(Document layout detection data)
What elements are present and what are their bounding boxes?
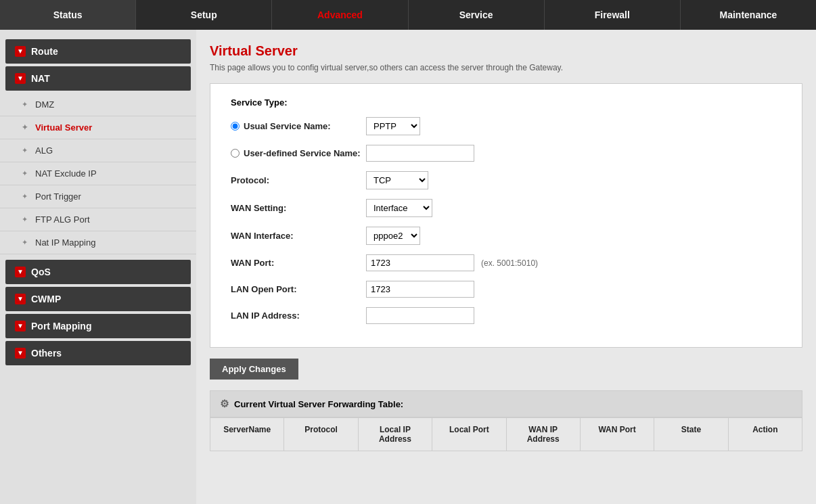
sidebar-item-alg[interactable]: ✦ ALG xyxy=(0,139,196,162)
arrow-icon: ▼ xyxy=(15,321,26,331)
wan-interface-select[interactable]: pppoe2 pppoe1 wan xyxy=(366,227,420,245)
sidebar-group-nat[interactable]: ▼ NAT xyxy=(5,66,191,91)
wan-port-hint: (ex. 5001:5010) xyxy=(481,258,538,268)
user-defined-control xyxy=(366,145,474,162)
th-local-port: Local Port xyxy=(432,418,506,451)
usual-service-control: PPTP FTP HTTP HTTPS DNS SMTP POP3 xyxy=(366,117,420,135)
forwarding-table-section: ⚙ Current Virtual Server Forwarding Tabl… xyxy=(210,390,802,451)
arrow-icon: ▼ xyxy=(15,294,26,304)
sidebar-group-port-mapping[interactable]: ▼ Port Mapping xyxy=(5,314,191,338)
lan-open-port-row: LAN Open Port: xyxy=(231,281,781,298)
usual-service-radio[interactable] xyxy=(231,122,240,131)
page-description: This page allows you to config virtual s… xyxy=(210,63,802,72)
wan-interface-control: pppoe2 pppoe1 wan xyxy=(366,227,420,245)
sidebar-item-nat-exclude-ip[interactable]: ✦ NAT Exclude IP xyxy=(0,162,196,185)
th-action: Action xyxy=(729,418,802,451)
th-local-ip-address: Local IP Address xyxy=(359,418,432,451)
wan-setting-label: WAN Setting: xyxy=(231,203,366,213)
wan-port-control: (ex. 5001:5010) xyxy=(366,254,538,271)
protocol-label: Protocol: xyxy=(231,175,366,185)
sidebar-group-qos[interactable]: ▼ QoS xyxy=(5,260,191,284)
nav-maintenance[interactable]: Maintenance xyxy=(681,0,816,30)
user-defined-service-input[interactable] xyxy=(366,145,474,162)
gear-icon: ⚙ xyxy=(220,398,229,410)
sidebar-group-others[interactable]: ▼ Others xyxy=(5,341,191,365)
lan-ip-address-input[interactable] xyxy=(366,307,474,324)
user-defined-service-label[interactable]: User-defined Service Name: xyxy=(231,148,366,158)
bullet-icon: ✦ xyxy=(22,169,31,179)
top-navigation: Status Setup Advanced Service Firewall M… xyxy=(0,0,816,30)
nav-status[interactable]: Status xyxy=(0,0,136,30)
table-header-row: ServerName Protocol Local IP Address Loc… xyxy=(210,417,802,451)
sidebar-item-nat-ip-mapping[interactable]: ✦ Nat IP Mapping xyxy=(0,231,196,254)
bullet-icon: ✦ xyxy=(22,123,31,133)
th-wan-ip-address: WAN IP Address xyxy=(507,418,581,451)
wan-interface-label: WAN Interface: xyxy=(231,231,366,241)
lan-open-port-input[interactable] xyxy=(366,281,474,298)
th-protocol: Protocol xyxy=(284,418,358,451)
wan-setting-control: Interface IP Address xyxy=(366,199,432,217)
lan-ip-address-control xyxy=(366,307,474,324)
nav-setup[interactable]: Setup xyxy=(136,0,272,30)
protocol-row: Protocol: TCP UDP TCP/UDP xyxy=(231,171,781,189)
th-server-name: ServerName xyxy=(210,418,284,451)
arrow-icon: ▼ xyxy=(15,73,26,84)
lan-open-port-control xyxy=(366,281,474,298)
lan-ip-address-label: LAN IP Address: xyxy=(231,311,366,321)
wan-setting-row: WAN Setting: Interface IP Address xyxy=(231,199,781,217)
nav-service[interactable]: Service xyxy=(409,0,545,30)
lan-ip-address-row: LAN IP Address: xyxy=(231,307,781,324)
sidebar-group-route[interactable]: ▼ Route xyxy=(5,39,191,64)
wan-port-row: WAN Port: (ex. 5001:5010) xyxy=(231,254,781,271)
wan-interface-row: WAN Interface: pppoe2 pppoe1 wan xyxy=(231,227,781,245)
wan-port-input[interactable] xyxy=(366,254,474,271)
virtual-server-form: Service Type: Usual Service Name: PPTP F… xyxy=(210,83,802,348)
service-type-label: Service Type: xyxy=(231,97,781,108)
sidebar-item-ftp-alg-port[interactable]: ✦ FTP ALG Port xyxy=(0,208,196,231)
bullet-icon: ✦ xyxy=(22,100,31,110)
sidebar-item-port-trigger[interactable]: ✦ Port Trigger xyxy=(0,185,196,208)
main-content: Virtual Server This page allows you to c… xyxy=(196,30,816,504)
nav-firewall[interactable]: Firewall xyxy=(545,0,681,30)
forwarding-table-header: ⚙ Current Virtual Server Forwarding Tabl… xyxy=(210,391,802,417)
usual-service-name-row: Usual Service Name: PPTP FTP HTTP HTTPS … xyxy=(231,117,781,135)
usual-service-name-select[interactable]: PPTP FTP HTTP HTTPS DNS SMTP POP3 xyxy=(366,117,420,135)
usual-service-name-label[interactable]: Usual Service Name: xyxy=(231,121,366,131)
bullet-icon: ✦ xyxy=(22,192,31,202)
protocol-control: TCP UDP TCP/UDP xyxy=(366,171,428,189)
wan-setting-select[interactable]: Interface IP Address xyxy=(366,199,432,217)
arrow-icon: ▼ xyxy=(15,267,26,277)
arrow-icon: ▼ xyxy=(15,348,26,359)
protocol-select[interactable]: TCP UDP TCP/UDP xyxy=(366,171,428,189)
nav-advanced[interactable]: Advanced xyxy=(272,0,408,30)
th-state: State xyxy=(654,418,728,451)
lan-open-port-label: LAN Open Port: xyxy=(231,284,366,294)
arrow-icon: ▼ xyxy=(15,46,26,57)
user-defined-radio[interactable] xyxy=(231,149,240,158)
user-defined-service-row: User-defined Service Name: xyxy=(231,145,781,162)
wan-port-label: WAN Port: xyxy=(231,258,366,268)
sidebar-item-dmz[interactable]: ✦ DMZ xyxy=(0,93,196,116)
th-wan-port: WAN Port xyxy=(581,418,654,451)
sidebar-item-virtual-server[interactable]: ✦ Virtual Server xyxy=(0,116,196,139)
bullet-icon: ✦ xyxy=(22,146,31,156)
bullet-icon: ✦ xyxy=(22,215,31,225)
sidebar: ▼ Route ▼ NAT ✦ DMZ ✦ Virtual Server ✦ A… xyxy=(0,30,196,504)
page-title: Virtual Server xyxy=(210,43,802,59)
bullet-icon: ✦ xyxy=(22,238,31,248)
sidebar-group-cwmp[interactable]: ▼ CWMP xyxy=(5,287,191,311)
apply-changes-button[interactable]: Apply Changes xyxy=(210,359,298,380)
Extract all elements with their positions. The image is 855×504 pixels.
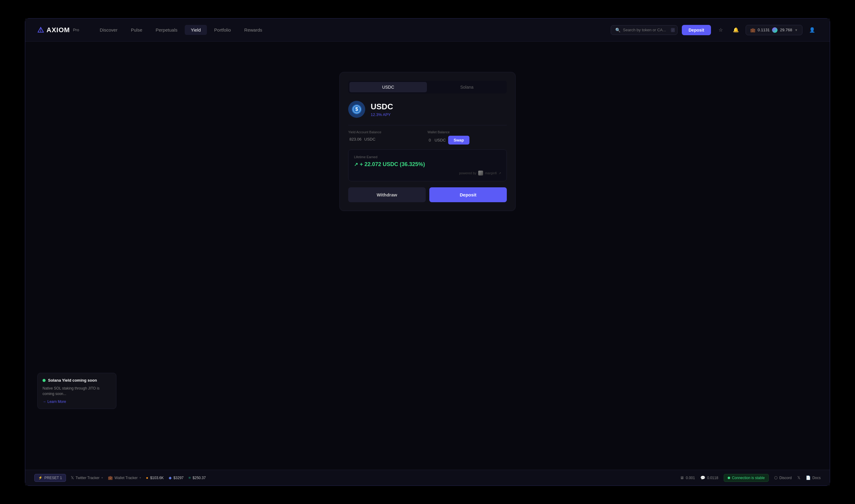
asset-header: $ USDC 12.3% APY <box>348 101 507 118</box>
arrow-right-icon: → <box>42 399 46 404</box>
num1-item: 🖥 0.001 <box>680 475 695 480</box>
num2-item: 💬 0.0118 <box>700 475 718 480</box>
status-bar: ⚡ PRESET 1 𝕏 Twitter Tracker + 💼 Wallet … <box>25 470 830 485</box>
yield-balance-value: 823.06 USDC <box>348 136 428 142</box>
balance-widget[interactable]: 💼 0.1131 29.768 ▼ <box>746 25 802 35</box>
deposit-button[interactable]: Deposit <box>682 25 711 35</box>
bell-icon: 🔔 <box>733 27 739 33</box>
notif-title: Solana Yield coming soon <box>48 378 97 382</box>
discord-item[interactable]: ⬡ Discord <box>774 475 792 480</box>
action-row: Withdraw Deposit <box>348 187 507 202</box>
lifetime-label: Lifetime Earned <box>354 155 501 159</box>
nav-right: 🔍 / Deposit ☆ 🔔 💼 0.1131 29.768 ▼ 👤 <box>611 24 818 36</box>
sol-price-icon: ● <box>146 475 148 480</box>
superscript-plus: + <box>102 476 103 480</box>
star-icon: ☆ <box>719 27 723 33</box>
balance-row: Yield Account Balance 823.06 USDC Wallet… <box>348 130 507 145</box>
asset-apy: 12.3% APY <box>371 112 393 117</box>
deposit-action-button[interactable]: Deposit <box>429 187 507 202</box>
wallet-tracker-icon: 💼 <box>108 475 113 480</box>
preset-badge[interactable]: ⚡ PRESET 1 <box>34 474 66 482</box>
search-slash: / <box>671 28 675 32</box>
notif-body: Native SOL staking through JITO is comin… <box>42 385 111 397</box>
top-nav: AXIOM Pro Discover Pulse Perpetuals Yiel… <box>25 19 830 41</box>
arrow-up-icon: ↗ <box>354 162 358 167</box>
usdc-icon: $ <box>348 101 365 118</box>
tab-usdc[interactable]: USDC <box>349 82 427 92</box>
user-icon: 👤 <box>809 27 815 33</box>
search-icon: 🔍 <box>615 28 621 33</box>
preset-icon: ⚡ <box>38 476 42 480</box>
search-input[interactable] <box>623 28 668 32</box>
logo-pro: Pro <box>73 28 79 32</box>
sol-icon <box>772 27 778 33</box>
sol-price-item: ● $103.6K <box>146 475 164 480</box>
wallet-icon: 💼 <box>750 28 755 33</box>
external-link-icon: ↗ <box>499 172 501 175</box>
main-content: USDC Solana $ USDC 12.3% APY <box>25 41 830 470</box>
btc-price-icon: ≡ <box>188 475 191 480</box>
lifetime-box: Lifetime Earned ↗ + 22.072 USDC (36.325%… <box>348 149 507 181</box>
btc-price-item: ≡ $250.37 <box>188 475 206 480</box>
bell-button[interactable]: 🔔 <box>730 24 741 36</box>
nav-pulse[interactable]: Pulse <box>125 25 149 35</box>
notif-learn-more[interactable]: → Learn More <box>42 399 111 404</box>
star-button[interactable]: ☆ <box>715 24 726 36</box>
wallet-balance-col: Wallet Balance 0 USDC Swap <box>428 130 507 145</box>
swap-button[interactable]: Swap <box>448 136 469 145</box>
nav-portfolio[interactable]: Portfolio <box>208 25 237 35</box>
connection-badge: Connection is stable <box>724 474 769 482</box>
wt-superscript: + <box>139 476 141 480</box>
tab-row: USDC Solana <box>348 81 507 93</box>
twitter-icon: 𝕏 <box>71 475 74 480</box>
app-frame: AXIOM Pro Discover Pulse Perpetuals Yiel… <box>25 18 830 486</box>
status-left: ⚡ PRESET 1 𝕏 Twitter Tracker + 💼 Wallet … <box>34 474 680 482</box>
twitter-tracker-item[interactable]: 𝕏 Twitter Tracker + <box>71 475 103 480</box>
wallet-balance-label: Wallet Balance <box>428 130 507 134</box>
status-right: 🖥 0.001 💬 0.0118 Connection is stable ⬡ … <box>680 474 821 482</box>
asset-name: USDC <box>371 102 393 111</box>
withdraw-button[interactable]: Withdraw <box>348 187 426 202</box>
nav-rewards[interactable]: Rewards <box>238 25 268 35</box>
notification-card: Solana Yield coming soon Native SOL stak… <box>37 373 116 409</box>
sol-balance: 0.1131 <box>758 28 770 32</box>
monitor-icon: 🖥 <box>680 475 684 480</box>
tab-solana[interactable]: Solana <box>428 82 506 92</box>
divider-1 <box>348 125 507 125</box>
x-item[interactable]: 𝕏 <box>797 475 800 480</box>
yield-balance-col: Yield Account Balance 823.06 USDC <box>348 130 428 142</box>
eth-price-icon: ◆ <box>169 475 172 480</box>
discord-icon: ⬡ <box>774 475 778 480</box>
nav-yield[interactable]: Yield <box>185 25 207 35</box>
connection-label: Connection is stable <box>732 476 765 480</box>
nav-links: Discover Pulse Perpetuals Yield Portfoli… <box>93 25 611 35</box>
docs-icon: 📄 <box>806 475 810 480</box>
chat-icon: 💬 <box>700 475 705 480</box>
powered-by: powered by marginfi ↗ <box>354 170 501 176</box>
usd-balance: 29.768 <box>780 28 792 32</box>
yield-balance-label: Yield Account Balance <box>348 130 428 134</box>
wallet-tracker-item[interactable]: 💼 Wallet Tracker + <box>108 475 141 480</box>
connection-dot-icon <box>728 477 730 479</box>
x-icon: 𝕏 <box>797 475 800 480</box>
wallet-balance-value: 0 USDC Swap <box>428 136 507 145</box>
eth-price-item: ◆ $3297 <box>169 475 184 480</box>
nav-discover[interactable]: Discover <box>93 25 123 35</box>
logo-text: AXIOM <box>47 26 70 34</box>
asset-info: USDC 12.3% APY <box>371 102 393 117</box>
lifetime-value: ↗ + 22.072 USDC (36.325%) <box>354 161 501 167</box>
nav-perpetuals[interactable]: Perpetuals <box>150 25 184 35</box>
marginfi-logo-icon <box>478 170 483 176</box>
yield-card: USDC Solana $ USDC 12.3% APY <box>339 72 516 211</box>
notif-header: Solana Yield coming soon <box>42 378 111 382</box>
search-bar[interactable]: 🔍 / <box>611 25 678 35</box>
chevron-down-icon: ▼ <box>795 28 798 32</box>
svg-text:$: $ <box>355 107 358 112</box>
axiom-logo-icon <box>37 27 44 33</box>
notif-dot-icon <box>42 379 46 382</box>
logo[interactable]: AXIOM Pro <box>37 26 79 34</box>
user-button[interactable]: 👤 <box>807 24 818 36</box>
docs-item[interactable]: 📄 Docs <box>806 475 821 480</box>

= Task prompt =
If a line in the records contains the string "Advanced", copy it out.

= Task result =
top-navigation: Status Setup Advanced Service Firewall M… xyxy=(0,0,816,30)
nav-advanced[interactable]: Advanced xyxy=(272,0,408,30)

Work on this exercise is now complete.